Tuesday, November 14, 2023

Rural vote shift helped re-elect Ky.'s Democratic governor

When the Democratic governor of one of the nation's more rural and Donald Trump-voting states was re-elected last week, rural voters were a major piece of it.

Kentucky Gov. Andy Beshear carried few rural counties, but he got 43.3 percent of the rural vote, a big improvement (5.9%) over the 40.9% he got in 2019, says an analysis by The Daily Yonder.

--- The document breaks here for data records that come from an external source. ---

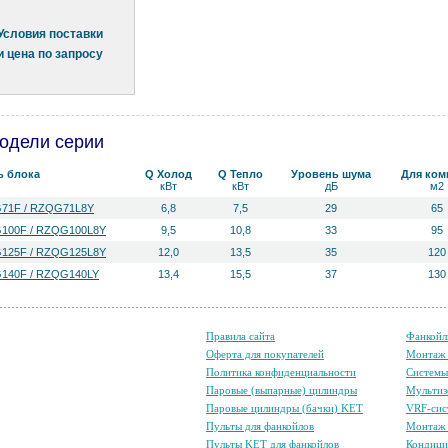
Условия поставки
и цена по запросу
одели серии
ь блока
Q Холод
Q Тепло
Уровень ш­ума
Для ком
кВт
кВт
дБ
м2
71F / RZQG71L8Y
6,8
7,5
29
65
100F / RZQG100L8Y
9,5
10,8
33
95
125F / RZQG125L8Y
12,0
13,5
35
120
140F / RZQG140LY
13,4
15,5
37
130
Правила сайта
Фанкойл
Оферта для покупателей
Монтаж 
Политика конфиденциальности
Систем
Паровые (выпарные) цилиндры
Мультиз
Паровые цилиндры (бачки) KET
VRF-сис
Пульты для фанкойлов
Монтаж 
Пульты KET для фанкойлов
Кондици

Daily Yonder/Datawrapper graph, adapted by The Rural Blog; click on it to enlarge
That added much to his 52.5% of the total vote, because voters in rural counties made up 38% of the total, more than any other category in the Yonder analysis. Beshear's next biggest gain was in midsized metropolitan areas (5.3%), then major metros (2.9%), midsize-metro suburbs (2.6%), major-metro suburbs (1.4%) and small metros (1.1%).

Beshear defeated Republican Attorney General Daniel Cameron by 5 percentage points. In 2019, he beat GOP incumbnent Matt Bevin by 0.4 points. In 2020, Trump carried the state by 26 points.

"Beshear won 17 of Kentucky’s 85 rural (nonmetropolitan) counties this year, compared to 13 in 2019," the Yonder's Tim Marema notes. "The governor’s handling of the catastrophic 2022 flood in Eastern Kentucky may have been a factor with some voters. The disaster killed 45 people and destroyed and damaged thousands of homes in East Kentucky. The seven counties that gave Beshear his largest percentage-point increase compared to 2019 were all affected by the flooding. Two of the hardest hit, Letcher and Perry, flipped from Republican to Democratic. Beshear lost those counties by 9 points in 2019. After recovery efforts that included several gubernatorial visits, Beshear won Letcher by 5 points and Perry by 11."